- WHAT IS REQUIRED -
Write exactly, with no line omitted or added, the span beginning at the line that holds "Given the image: Find" and ending at the last line of the records.

[SOURCE DATA]

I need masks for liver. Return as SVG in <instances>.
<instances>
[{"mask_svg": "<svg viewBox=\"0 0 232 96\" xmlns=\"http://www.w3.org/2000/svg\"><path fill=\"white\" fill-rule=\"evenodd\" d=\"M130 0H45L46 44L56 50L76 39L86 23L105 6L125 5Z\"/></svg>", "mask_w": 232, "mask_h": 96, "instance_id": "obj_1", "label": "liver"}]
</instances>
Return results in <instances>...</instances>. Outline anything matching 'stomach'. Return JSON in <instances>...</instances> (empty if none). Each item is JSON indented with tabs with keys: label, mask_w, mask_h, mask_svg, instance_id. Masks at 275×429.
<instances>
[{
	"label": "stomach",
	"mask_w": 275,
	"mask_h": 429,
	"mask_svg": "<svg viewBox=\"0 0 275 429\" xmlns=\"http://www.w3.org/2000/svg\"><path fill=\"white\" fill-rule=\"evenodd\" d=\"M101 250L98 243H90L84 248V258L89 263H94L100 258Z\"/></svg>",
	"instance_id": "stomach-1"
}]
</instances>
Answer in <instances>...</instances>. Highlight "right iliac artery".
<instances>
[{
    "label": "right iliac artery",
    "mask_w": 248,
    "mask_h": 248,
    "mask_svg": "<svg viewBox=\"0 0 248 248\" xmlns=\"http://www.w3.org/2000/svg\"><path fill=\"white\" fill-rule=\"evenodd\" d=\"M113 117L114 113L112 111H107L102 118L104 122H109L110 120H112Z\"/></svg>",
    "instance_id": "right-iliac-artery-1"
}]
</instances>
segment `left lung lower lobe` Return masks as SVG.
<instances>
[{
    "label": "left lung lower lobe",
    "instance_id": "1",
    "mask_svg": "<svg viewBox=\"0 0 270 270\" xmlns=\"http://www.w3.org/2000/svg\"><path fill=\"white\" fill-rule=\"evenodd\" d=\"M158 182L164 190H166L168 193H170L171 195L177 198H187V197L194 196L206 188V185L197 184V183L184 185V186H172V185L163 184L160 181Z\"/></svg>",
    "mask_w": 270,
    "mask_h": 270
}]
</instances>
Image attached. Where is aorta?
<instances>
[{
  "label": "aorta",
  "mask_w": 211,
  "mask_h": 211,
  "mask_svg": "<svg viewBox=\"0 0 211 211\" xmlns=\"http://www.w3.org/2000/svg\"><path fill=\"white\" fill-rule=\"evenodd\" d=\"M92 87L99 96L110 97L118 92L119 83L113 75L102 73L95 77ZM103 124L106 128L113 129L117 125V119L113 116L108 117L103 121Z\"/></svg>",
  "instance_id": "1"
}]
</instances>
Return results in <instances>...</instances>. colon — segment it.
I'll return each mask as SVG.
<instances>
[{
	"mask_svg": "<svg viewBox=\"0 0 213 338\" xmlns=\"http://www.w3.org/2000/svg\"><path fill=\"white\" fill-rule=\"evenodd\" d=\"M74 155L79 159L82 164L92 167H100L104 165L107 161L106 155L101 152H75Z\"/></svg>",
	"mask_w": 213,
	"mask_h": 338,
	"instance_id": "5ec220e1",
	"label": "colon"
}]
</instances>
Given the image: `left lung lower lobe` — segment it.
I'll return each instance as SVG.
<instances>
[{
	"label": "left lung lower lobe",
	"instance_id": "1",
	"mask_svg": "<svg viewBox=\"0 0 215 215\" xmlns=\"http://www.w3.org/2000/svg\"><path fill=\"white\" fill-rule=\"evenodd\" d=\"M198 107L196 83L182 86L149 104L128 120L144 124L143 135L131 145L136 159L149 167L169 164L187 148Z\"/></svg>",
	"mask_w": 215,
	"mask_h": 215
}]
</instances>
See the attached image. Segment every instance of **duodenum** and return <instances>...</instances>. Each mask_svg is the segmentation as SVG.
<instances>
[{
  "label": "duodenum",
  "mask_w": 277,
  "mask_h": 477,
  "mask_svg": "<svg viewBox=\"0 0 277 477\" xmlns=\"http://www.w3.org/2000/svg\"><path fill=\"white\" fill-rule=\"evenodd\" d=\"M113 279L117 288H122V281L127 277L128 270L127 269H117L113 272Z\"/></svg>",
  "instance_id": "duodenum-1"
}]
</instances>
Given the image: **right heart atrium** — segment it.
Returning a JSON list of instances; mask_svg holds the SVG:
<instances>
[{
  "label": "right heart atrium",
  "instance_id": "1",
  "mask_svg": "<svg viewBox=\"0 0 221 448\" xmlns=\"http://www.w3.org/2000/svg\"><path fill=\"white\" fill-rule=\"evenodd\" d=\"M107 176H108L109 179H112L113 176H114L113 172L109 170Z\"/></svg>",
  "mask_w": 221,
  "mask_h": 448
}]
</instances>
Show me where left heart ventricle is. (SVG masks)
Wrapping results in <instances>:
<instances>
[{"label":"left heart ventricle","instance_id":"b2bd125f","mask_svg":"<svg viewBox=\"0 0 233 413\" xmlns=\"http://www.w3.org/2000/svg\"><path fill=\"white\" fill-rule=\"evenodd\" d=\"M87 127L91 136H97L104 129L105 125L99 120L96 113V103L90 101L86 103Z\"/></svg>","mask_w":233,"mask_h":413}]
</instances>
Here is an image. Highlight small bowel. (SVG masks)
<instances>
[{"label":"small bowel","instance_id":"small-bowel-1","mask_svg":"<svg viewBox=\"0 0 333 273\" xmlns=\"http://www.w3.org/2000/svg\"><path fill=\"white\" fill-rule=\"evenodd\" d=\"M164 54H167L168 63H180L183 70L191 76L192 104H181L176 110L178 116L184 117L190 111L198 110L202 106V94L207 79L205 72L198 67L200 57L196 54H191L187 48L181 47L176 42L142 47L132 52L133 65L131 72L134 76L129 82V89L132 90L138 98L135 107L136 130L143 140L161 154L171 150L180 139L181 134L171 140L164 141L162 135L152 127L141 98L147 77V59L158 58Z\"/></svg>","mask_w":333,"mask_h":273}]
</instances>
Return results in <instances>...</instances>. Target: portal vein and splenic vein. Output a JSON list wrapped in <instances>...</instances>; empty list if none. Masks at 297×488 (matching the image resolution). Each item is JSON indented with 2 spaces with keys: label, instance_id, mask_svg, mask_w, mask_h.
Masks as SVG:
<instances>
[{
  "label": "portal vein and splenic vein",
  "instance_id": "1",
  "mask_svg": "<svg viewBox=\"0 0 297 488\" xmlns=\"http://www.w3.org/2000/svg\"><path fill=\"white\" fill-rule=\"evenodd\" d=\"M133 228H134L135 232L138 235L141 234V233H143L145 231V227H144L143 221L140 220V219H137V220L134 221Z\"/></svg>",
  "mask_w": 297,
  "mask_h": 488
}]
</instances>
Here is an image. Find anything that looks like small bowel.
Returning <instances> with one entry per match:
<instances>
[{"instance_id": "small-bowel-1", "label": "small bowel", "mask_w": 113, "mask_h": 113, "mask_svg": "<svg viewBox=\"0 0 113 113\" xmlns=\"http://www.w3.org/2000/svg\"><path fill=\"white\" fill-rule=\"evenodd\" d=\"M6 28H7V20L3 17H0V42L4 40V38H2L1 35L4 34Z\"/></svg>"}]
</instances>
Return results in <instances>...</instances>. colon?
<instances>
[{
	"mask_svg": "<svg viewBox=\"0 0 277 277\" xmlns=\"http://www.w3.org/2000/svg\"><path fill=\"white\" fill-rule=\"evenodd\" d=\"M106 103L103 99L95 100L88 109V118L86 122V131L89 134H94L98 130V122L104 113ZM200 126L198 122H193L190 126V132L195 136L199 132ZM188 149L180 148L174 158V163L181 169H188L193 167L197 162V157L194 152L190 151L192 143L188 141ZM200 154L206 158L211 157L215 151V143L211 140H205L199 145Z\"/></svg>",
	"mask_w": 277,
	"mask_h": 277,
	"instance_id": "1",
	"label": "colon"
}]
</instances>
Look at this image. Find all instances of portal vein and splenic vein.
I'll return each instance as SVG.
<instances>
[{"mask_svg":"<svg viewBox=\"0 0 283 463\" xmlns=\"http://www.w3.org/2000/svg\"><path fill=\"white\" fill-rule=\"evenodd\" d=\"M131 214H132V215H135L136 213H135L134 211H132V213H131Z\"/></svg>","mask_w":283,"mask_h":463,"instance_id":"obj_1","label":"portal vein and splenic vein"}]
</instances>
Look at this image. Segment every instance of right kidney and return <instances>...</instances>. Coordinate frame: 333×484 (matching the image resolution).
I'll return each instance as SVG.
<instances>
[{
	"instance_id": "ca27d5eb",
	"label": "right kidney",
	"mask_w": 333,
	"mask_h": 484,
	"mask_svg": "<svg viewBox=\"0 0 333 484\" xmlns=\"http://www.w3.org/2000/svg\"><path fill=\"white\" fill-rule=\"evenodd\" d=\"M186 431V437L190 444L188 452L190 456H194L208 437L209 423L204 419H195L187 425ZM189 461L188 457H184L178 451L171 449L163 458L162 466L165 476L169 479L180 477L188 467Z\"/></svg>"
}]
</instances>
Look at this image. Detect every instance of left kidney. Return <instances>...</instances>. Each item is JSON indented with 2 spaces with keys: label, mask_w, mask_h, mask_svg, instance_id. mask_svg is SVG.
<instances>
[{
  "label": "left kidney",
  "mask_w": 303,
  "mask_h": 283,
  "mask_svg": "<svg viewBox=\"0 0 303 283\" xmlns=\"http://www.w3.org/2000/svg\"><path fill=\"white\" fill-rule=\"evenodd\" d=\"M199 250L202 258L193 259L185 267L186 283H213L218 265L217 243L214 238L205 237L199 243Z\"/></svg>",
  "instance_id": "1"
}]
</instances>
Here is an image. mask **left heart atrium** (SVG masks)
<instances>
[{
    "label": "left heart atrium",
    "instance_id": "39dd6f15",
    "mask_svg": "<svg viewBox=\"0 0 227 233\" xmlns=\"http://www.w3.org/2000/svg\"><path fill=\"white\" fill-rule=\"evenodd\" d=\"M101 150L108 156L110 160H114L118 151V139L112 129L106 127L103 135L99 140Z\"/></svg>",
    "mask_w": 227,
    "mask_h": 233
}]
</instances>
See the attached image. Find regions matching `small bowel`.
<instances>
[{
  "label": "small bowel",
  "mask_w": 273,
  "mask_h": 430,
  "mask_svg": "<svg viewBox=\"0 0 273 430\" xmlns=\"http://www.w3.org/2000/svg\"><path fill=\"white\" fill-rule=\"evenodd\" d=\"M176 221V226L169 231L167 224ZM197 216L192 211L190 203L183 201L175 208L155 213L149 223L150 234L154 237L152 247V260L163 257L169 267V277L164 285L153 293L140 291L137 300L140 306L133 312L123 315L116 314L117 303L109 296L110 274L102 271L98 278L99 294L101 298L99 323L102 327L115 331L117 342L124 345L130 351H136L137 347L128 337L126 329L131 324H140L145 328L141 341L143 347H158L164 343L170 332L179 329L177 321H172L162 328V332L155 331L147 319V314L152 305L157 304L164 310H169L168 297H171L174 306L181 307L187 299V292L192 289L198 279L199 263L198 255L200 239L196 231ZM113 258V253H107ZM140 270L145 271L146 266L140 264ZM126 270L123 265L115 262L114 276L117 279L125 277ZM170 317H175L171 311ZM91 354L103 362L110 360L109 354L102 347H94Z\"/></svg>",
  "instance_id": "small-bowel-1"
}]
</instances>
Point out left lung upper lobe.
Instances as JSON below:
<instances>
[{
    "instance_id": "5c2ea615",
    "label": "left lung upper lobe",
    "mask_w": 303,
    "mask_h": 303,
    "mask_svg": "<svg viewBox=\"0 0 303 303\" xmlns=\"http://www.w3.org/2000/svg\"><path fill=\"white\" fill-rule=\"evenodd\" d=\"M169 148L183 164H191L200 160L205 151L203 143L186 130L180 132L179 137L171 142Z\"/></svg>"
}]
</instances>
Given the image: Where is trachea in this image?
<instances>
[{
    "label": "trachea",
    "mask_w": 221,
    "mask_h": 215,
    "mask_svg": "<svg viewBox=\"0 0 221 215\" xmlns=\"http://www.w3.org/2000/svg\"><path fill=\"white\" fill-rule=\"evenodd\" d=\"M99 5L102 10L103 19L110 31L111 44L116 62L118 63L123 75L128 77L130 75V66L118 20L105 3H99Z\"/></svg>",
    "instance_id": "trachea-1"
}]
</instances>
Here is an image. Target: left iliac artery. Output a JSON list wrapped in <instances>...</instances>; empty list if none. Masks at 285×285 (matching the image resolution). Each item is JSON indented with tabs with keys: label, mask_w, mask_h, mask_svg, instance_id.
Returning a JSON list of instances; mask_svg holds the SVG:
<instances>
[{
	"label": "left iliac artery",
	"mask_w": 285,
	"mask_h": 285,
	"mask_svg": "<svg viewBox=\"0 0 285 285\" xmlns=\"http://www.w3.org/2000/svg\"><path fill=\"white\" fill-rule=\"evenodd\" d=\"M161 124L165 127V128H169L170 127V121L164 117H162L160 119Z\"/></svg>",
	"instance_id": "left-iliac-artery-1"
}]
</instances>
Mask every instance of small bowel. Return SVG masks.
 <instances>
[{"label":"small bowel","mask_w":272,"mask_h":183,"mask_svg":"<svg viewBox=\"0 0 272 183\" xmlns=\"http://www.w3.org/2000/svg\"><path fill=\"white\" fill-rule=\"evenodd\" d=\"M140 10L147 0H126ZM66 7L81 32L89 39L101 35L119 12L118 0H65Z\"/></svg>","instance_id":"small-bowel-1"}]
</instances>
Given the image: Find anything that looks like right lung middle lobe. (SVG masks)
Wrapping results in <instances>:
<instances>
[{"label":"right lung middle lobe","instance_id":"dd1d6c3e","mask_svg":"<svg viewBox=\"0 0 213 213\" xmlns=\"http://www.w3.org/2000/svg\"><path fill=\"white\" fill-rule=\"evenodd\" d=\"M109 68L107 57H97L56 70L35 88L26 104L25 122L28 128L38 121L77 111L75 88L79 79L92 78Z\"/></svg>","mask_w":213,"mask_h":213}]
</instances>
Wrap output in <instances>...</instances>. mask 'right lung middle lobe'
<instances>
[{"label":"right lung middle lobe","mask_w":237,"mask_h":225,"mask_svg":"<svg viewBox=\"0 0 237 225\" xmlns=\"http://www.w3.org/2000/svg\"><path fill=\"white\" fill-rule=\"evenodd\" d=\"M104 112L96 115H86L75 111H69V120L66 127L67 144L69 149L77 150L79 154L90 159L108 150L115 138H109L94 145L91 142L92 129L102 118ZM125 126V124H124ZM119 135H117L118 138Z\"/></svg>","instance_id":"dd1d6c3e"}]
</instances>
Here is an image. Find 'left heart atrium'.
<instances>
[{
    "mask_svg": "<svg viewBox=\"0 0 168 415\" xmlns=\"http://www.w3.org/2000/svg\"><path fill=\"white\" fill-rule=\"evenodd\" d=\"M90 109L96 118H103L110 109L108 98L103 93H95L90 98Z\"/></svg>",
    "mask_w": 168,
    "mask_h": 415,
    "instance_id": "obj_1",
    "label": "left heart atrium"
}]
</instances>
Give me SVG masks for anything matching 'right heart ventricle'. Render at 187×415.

[/SOURCE DATA]

- SOLUTION -
Given the image: Find anything that looks like right lung middle lobe. (SVG masks)
Wrapping results in <instances>:
<instances>
[{"label":"right lung middle lobe","instance_id":"dd1d6c3e","mask_svg":"<svg viewBox=\"0 0 213 213\" xmlns=\"http://www.w3.org/2000/svg\"><path fill=\"white\" fill-rule=\"evenodd\" d=\"M109 68L107 57H97L56 70L35 88L26 104L25 122L28 128L38 121L77 111L75 88L79 79L92 78Z\"/></svg>","mask_w":213,"mask_h":213}]
</instances>
Wrap output in <instances>...</instances>. mask 'right lung middle lobe'
<instances>
[{"label":"right lung middle lobe","mask_w":237,"mask_h":225,"mask_svg":"<svg viewBox=\"0 0 237 225\" xmlns=\"http://www.w3.org/2000/svg\"><path fill=\"white\" fill-rule=\"evenodd\" d=\"M104 112L96 115H86L75 111H69V120L66 127L67 144L69 149L77 150L79 154L90 159L108 150L115 138H109L94 145L91 142L92 129L102 118ZM125 126V124H124ZM119 135H117L118 138Z\"/></svg>","instance_id":"dd1d6c3e"}]
</instances>
Here is an image. Find 'left heart atrium'.
<instances>
[{
    "mask_svg": "<svg viewBox=\"0 0 168 415\" xmlns=\"http://www.w3.org/2000/svg\"><path fill=\"white\" fill-rule=\"evenodd\" d=\"M90 109L96 118H103L110 109L108 98L103 93H95L90 98Z\"/></svg>",
    "mask_w": 168,
    "mask_h": 415,
    "instance_id": "obj_1",
    "label": "left heart atrium"
}]
</instances>
Give me SVG masks for anything matching 'right heart ventricle'. Render at 187×415.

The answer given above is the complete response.